“When patients are dealing with a chronic disease, it is imperative they have access to important medication that will help best manage their health,” Mark Levick, Sandoz’s global head of development for biopharmaceuticals, said in a press release.
“The FDA’s acceptance of the regulatory submission for our biosimilar adalimumab brings us one step closer to offering a portfolio of options to the millions of patients in the U.S. who suffer from an inflammatory disease,” he said.
A biosimilar is a biological medical product with the same qualities of an already licensed treatment. It is usually much cheaper than the original.
Sandoz has supported its application with preclinical-trial and trial data showing that GP2017 matches Humira’s quality, safety, and effectiveness.
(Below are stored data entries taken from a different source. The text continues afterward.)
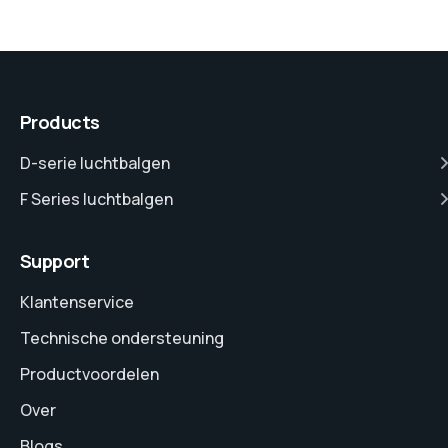
Products
D-serie luchtbalgen
F Series luchtbalgen
Support
Klantenservice
Technische ondersteuning
Productvoordelen
Over
Blogs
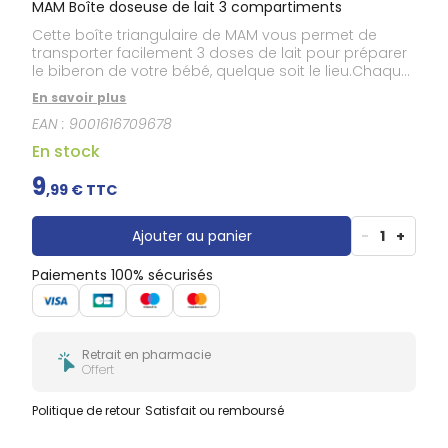
MAM Boîte doseuse de lait 3 compartiments
Cette boîte triangulaire de MAM vous permet de
transporter facilement 3 doses de lait pour préparer
le biberon de votre bébé, quelque soit le lieu.Chaque
compartiment peut contenir 40g de lait en
En savoir plus
poudre.Convient également pour la conservation du
EAN :
9001616709678
goûter !
En stock
9
,
99
€ TTC
Ajouter au panier
-
1
+
Paiements 100% sécurisés
Retrait en pharmacie
Offert
Politique de retour
Satisfait ou remboursé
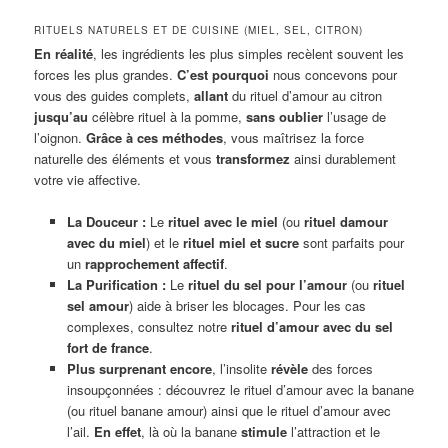
RITUELS NATURELS ET DE CUISINE (MIEL, SEL, CITRON)
En réalité
, les ingrédients les plus simples recèlent souvent les
forces les plus grandes.
C’est pourquoi
nous concevons pour
vous des guides complets,
allant
du rituel d’amour au citron
jusqu’au
célèbre rituel à la pomme,
sans oublier
l’usage de
l’oignon.
Grâce à ces méthodes
, vous maîtrisez la force
naturelle des éléments et vous
transformez
ainsi durablement
votre vie affective.
La Douceur :
Le
rituel avec le miel
(ou
rituel damour
avec du miel
) et le
rituel miel et sucre
sont parfaits pour
un
rapprochement affectif
.
La Purification :
Le
rituel du sel pour l’amour
(ou
rituel
sel amour
) aide à briser les blocages. Pour les cas
complexes, consultez notre
rituel d’amour avec du sel
fort de france
.
Plus surprenant encore
, l’insolite
révèle
des forces
insoupçonnées : découvrez le rituel d’amour avec la banane
(ou rituel banane amour) ainsi que le rituel d’amour avec
l’ail.
En effet
, là où la banane
stimule
l’attraction et le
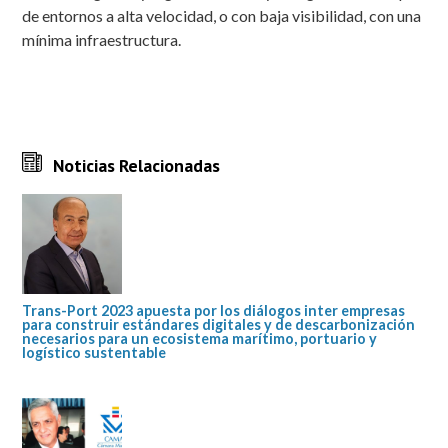
de entornos a alta velocidad, o con baja visibilidad, con una
mínima infraestructura.
Noticias Relacionadas
Trans-Port 2023 apuesta por los diálogos inter empresas
para construir estándares digitales y de descarbonización
necesarios para un ecosistema marítimo, portuario y
logístico sustentable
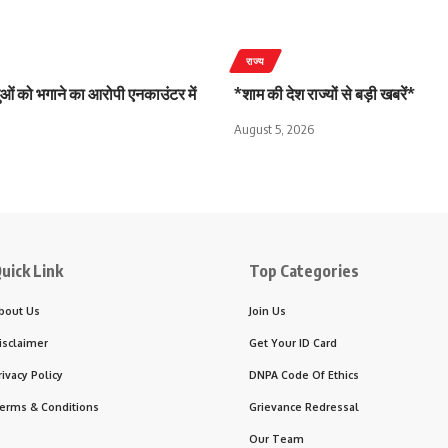
राज्य
दुओं को भगाने का आरोपी एनकाउंटर में
*शाम की देश राज्यों से बड़ी खबरें*
August 5, 2026
uick Link
Top Categories
bout Us
Join Us
isclaimer
Get Your ID Card
rivacy Policy
DNPA Code Of Ethics
erms & Conditions
Grievance Redressal
Our Team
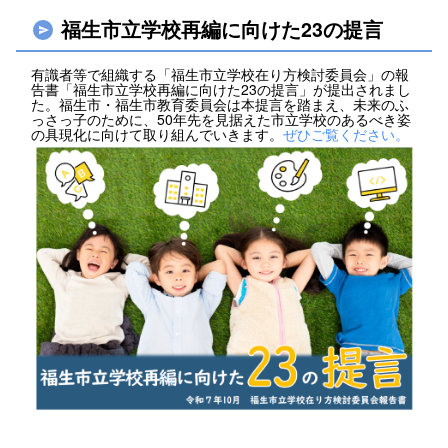
福生市立学校再編に向けた23の提言
有識者等で組織する「福生市立学校在り方検討委員会」の報
告書「福生市立学校再編に向けた23の提言」が提出されまし
た。福生市・福生市教育委員会は本提言を踏まえ、未来のふ
っさっ子のために、50年先を見据えた市立学校のあるべき姿
の具現化に向けて取り組んでいきます。
ぜひご覧ください。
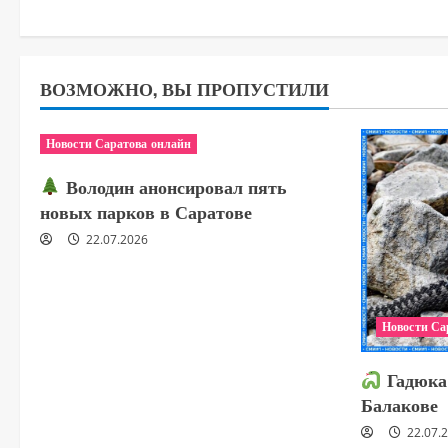
ВОЗМОЖНО, ВЫ ПРОПУСТИЛИ
Новости Саратова онлайн
Володин анонсировал пять
новых парков в Саратове
22.07.2026
Новости Са
Гадюка 
Балакове
22.07.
It includes results from a study of healthy volunteers and from the Phase 3 ADACCESS trial (NCT02016105) of patients with moderate-to-severe chronic plaque-type psoriasis.
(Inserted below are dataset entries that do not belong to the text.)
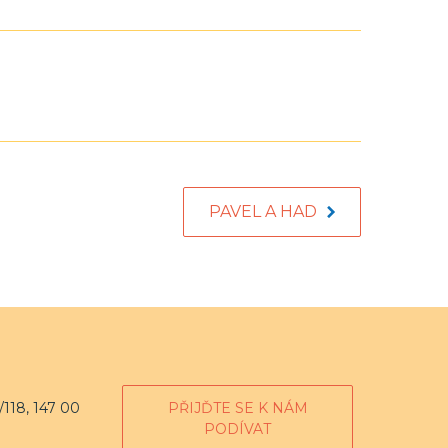
PAVEL A HAD
118, 147 00
PŘIJĎTE SE K NÁM
PODÍVAT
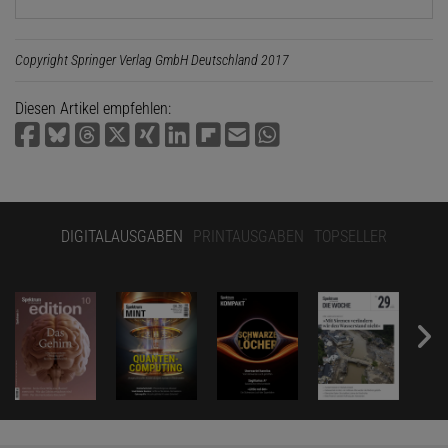
Copyright Springer Verlag GmbH Deutschland 2017
Diesen Artikel empfehlen:
DIGITALAUSGABEN
PRINTAUSGABEN
TOPSELLER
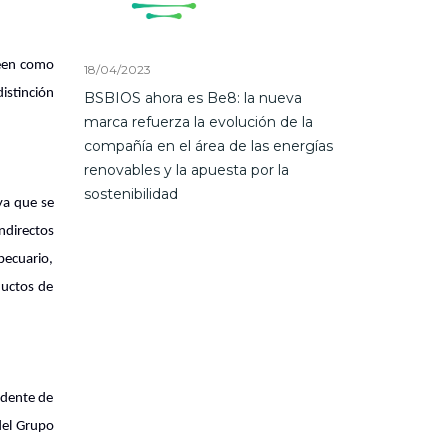
reen como
18/04/2023
distinción
BSBIOS ahora es Be8: la nueva
marca refuerza la evolución de la
compañía en el área de las energías
renovables y la apuesta por la
sostenibilidad
ya que se
ndirectos
pecuario,
ductos de
idente de
del Grupo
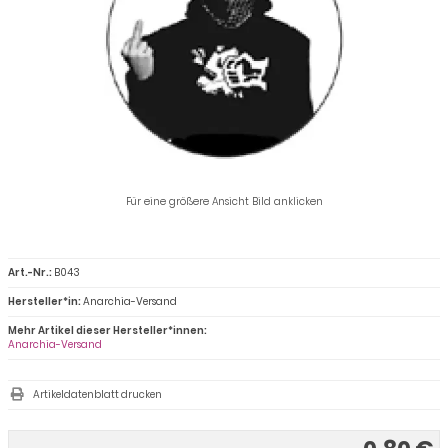
Für eine größere Ansicht Bild anklicken
Art.-Nr.:
B043
Hersteller*in:
Anarchia-Versand
Mehr Artikel dieser Hersteller*innen:
Anarchia-Versand
Artikeldatenblatt drucken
The studies compared the effectiveness of 40 mg of injected GP2017 and Humira every other week in 318 healthy volunteers and 465 patients with plaque-type psoriasis.
Researchers discussed the results at the 2017 American College of Rheumatology Annual Meeting in presentations titled:
- “Long-Term Efficacy, Safety and Immunogenicity Results from a Randomized, Double-Blind, Phase III Confirmatory Efficacy and Safety Study Comparing GP2017, a Proposed Biosimilar, with Reference Adalimumab,” and
- “Randomized, Double-Blind, Single-Dose, Three-Arm Parallel Trial to Determine the Pharmacokinetics and Safety of GP2017, EU- and US-Adalimumab in Healthy Male Subjects.”
They also talked about them at the 2017 American Academy of Dermatology Annual Meeting in a presentation titled “A randomized, double-blind, multicenter study to compare the efficacy, safety, and immunogenicity of a proposed adalimumab biosimilar (GP2017) with originator adalimumab in patients with moderate-to-severe chronic plaque-type psoriasis.”
The European Medicines Agency is reviewing an application for GP2017 as well as Sandoz’s application for GP1111, a biosimilar for another bowel disease drug, Janssen’s Remicade (infliximab). Sandoz acquired the European Union rights to GP1111 from Pfizer.
The medicine agency’s “acceptance of our regulatory submission for our biosimilar adalimumab and infliximab is a significant step towards improving patient access to these important biologic medicines, both of which are part of our steadily advancing immunology pipeline,” Levick said in a press release.